Esta esperanza ha sido también uno de los hilos conductores de la “marcha de la paz” de cincuenta mil personas que el pasado sábado se manifestaron en el centro de Moscú. «Yo voy para constatar con mis propios ojos que en el fondo no somos tan pocos como podría parecer desde fuera. Naturalmente, no soy tan ingenuo como para esperar que nuestra voz vaya a ser escuchada por el poder. Esto sería, por decirlo así, el programa de máximos. Pero hay también un programa de mínimos: mostrar a todos lo que son capaces de ver, incluidos nuestros innumerables amigos ucranianos, que nosotros estamos aquí y que nuestra sociedad no está contaminada del todo, como podría parecer, por esta vergonzosa unanimidad. Y nos lo debemos mostrar también entre nosotros. Estos días en que es tan fácil caer en la desesperación y el cansancio, es imperioso que cada uno de nosotros pueda ver con sus propios ojos que no está solo con sus valores fundamentales, con su imagen del mundo, con su idea de lo que es normal y lo que es patológico, con su vergüenza impotente y total.

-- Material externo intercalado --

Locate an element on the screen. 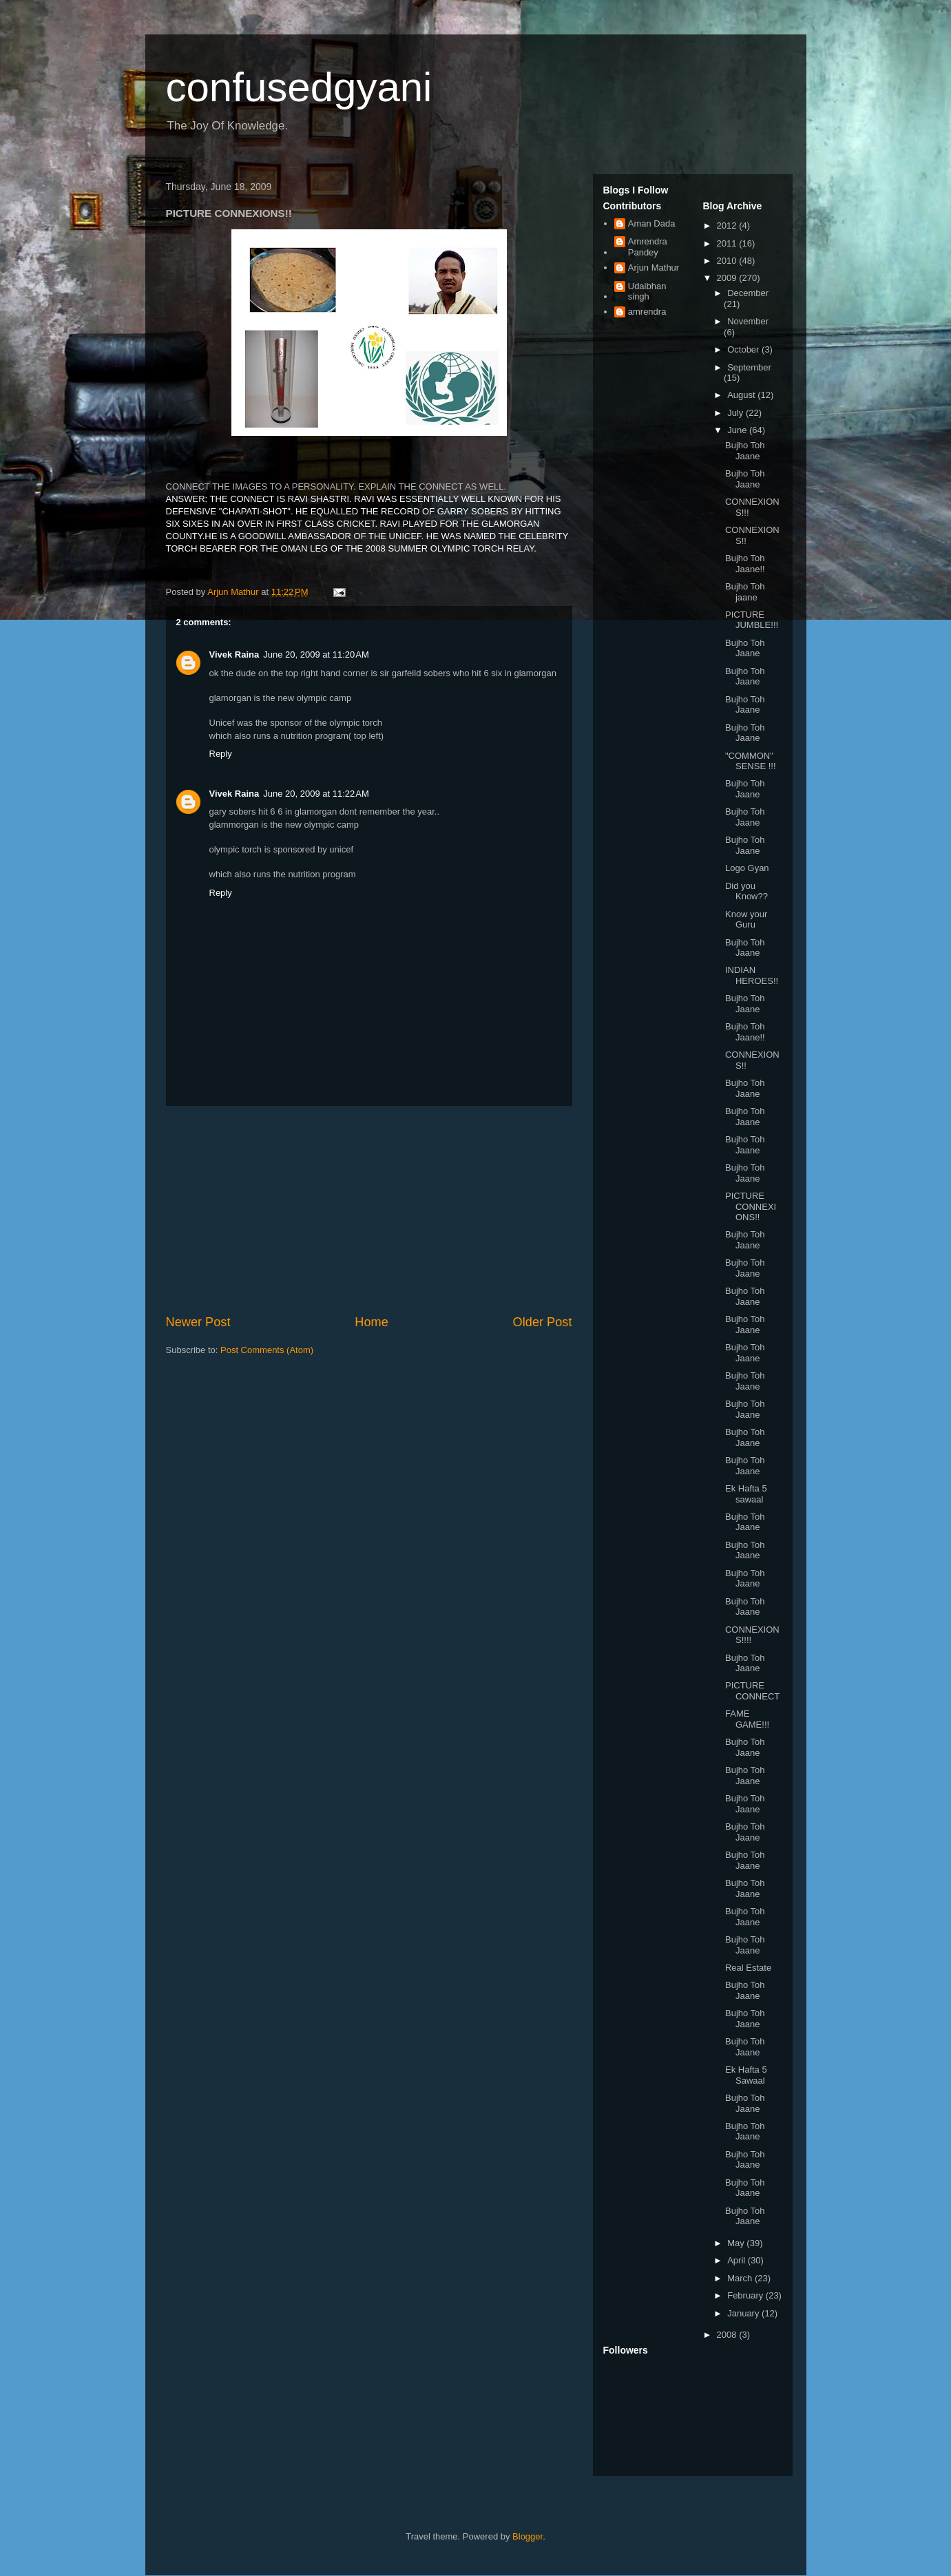  2010 is located at coordinates (728, 260).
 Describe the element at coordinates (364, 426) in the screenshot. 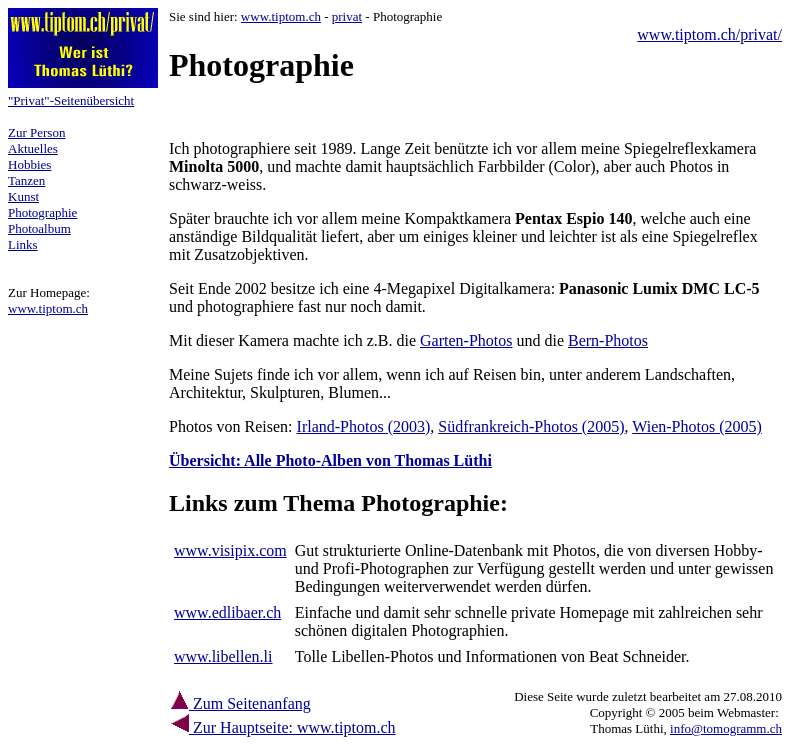 I see `Irland-Photos (2003)` at that location.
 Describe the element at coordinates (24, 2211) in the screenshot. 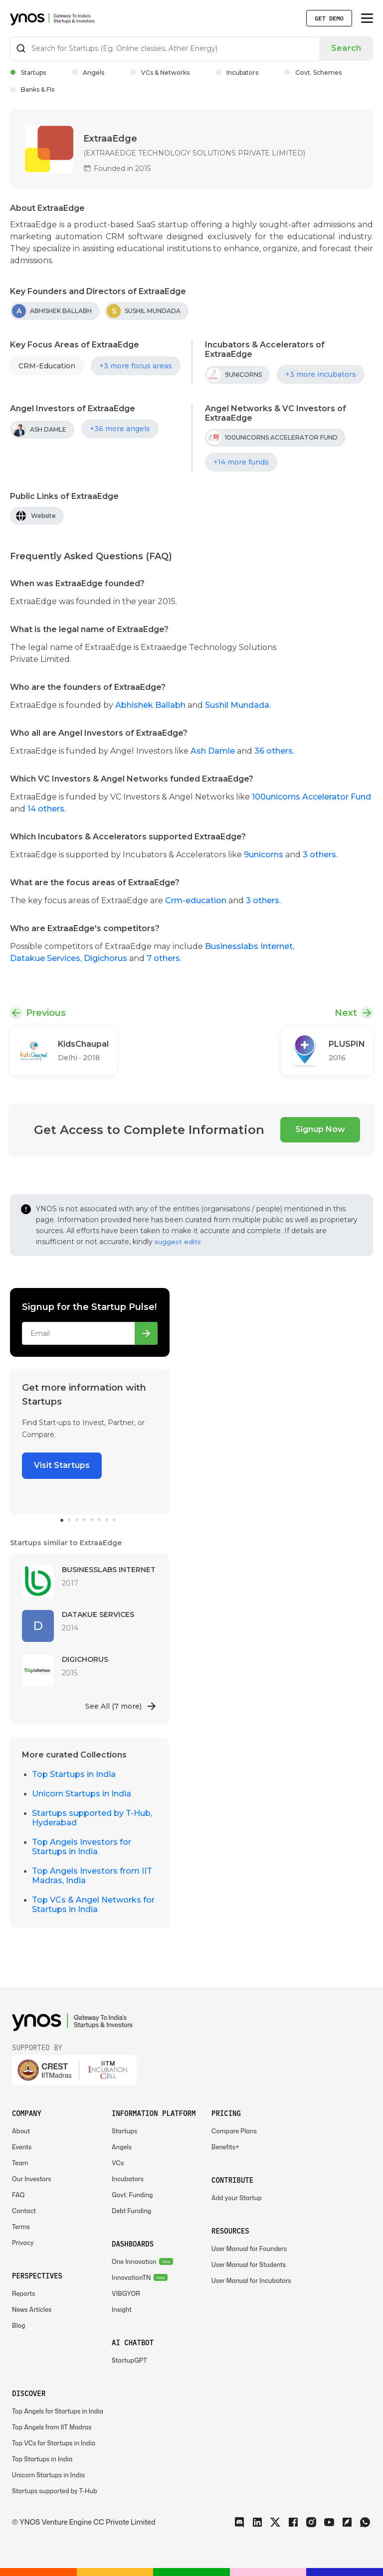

Será bonito si somos muchos, pero aunque seamos pocos, estaremos allí igualmente», escribió Lev Rubinstein.
«No alimento especiales ilusiones respecto a este gesto – escribe otra chica, llamada Sasha –. No sé hasta qué punto una manifestación como esta puede cambiar la situación política. No es por esto por lo que quiero ir. Releo estas palabras de la revista Huellas: “Lo que vemos ahora no es sino la documentación del fracaso del intento de afirmar los valores sin Cristo (…). Sólo una Presencia puede ordenar la instintividad a su fin, puede responder al desorden humano”. El “desorden” que nos rodea es demasiado, por eso no quiero eludir estas preguntas: ¿mi yo se despierta en esta situación que se ha generado?, ¿acaso puedo yo oponer algo a la omnipotencia y a la impunidad del poder? Pienso en mis amigos de Ucrania, para los que de forma evidente la esperanza es Aquel que cambia no el poder de las personas sino el corazón de los hombres. Estoy segura, como ellos, de que esta esperanza no es utópica y sin razón. Más aún, esta es la única esperanza razonable. Podemos mirar de formas distintas la situación en Ucrania y discutir sin fin sobre quién tiene razón y quién está equivocado. Pero creo que hay dos cosas en las que todos estamos de acuerdo. Primero, el deseo de la paz, el deseo de poner fin al odio recíproco y a la amenaza de la guerra. Segundo, y más importante, espero que todos nosotros deseemos la gloria de Cristo, Su presencia, Su justicia, Su mirada. Para nosotros mismos, y para todos los hombres. Por eso me parece importante en este momento nada sencillo estar junto a los que se manifiestan por la paz, con esta conciencia. Estoy segura de que aunque sean pocas las personas que tengan en cuenta el corazón de todas las cosas, pueden hacer mucho en una multitud de cincuenta mil personas».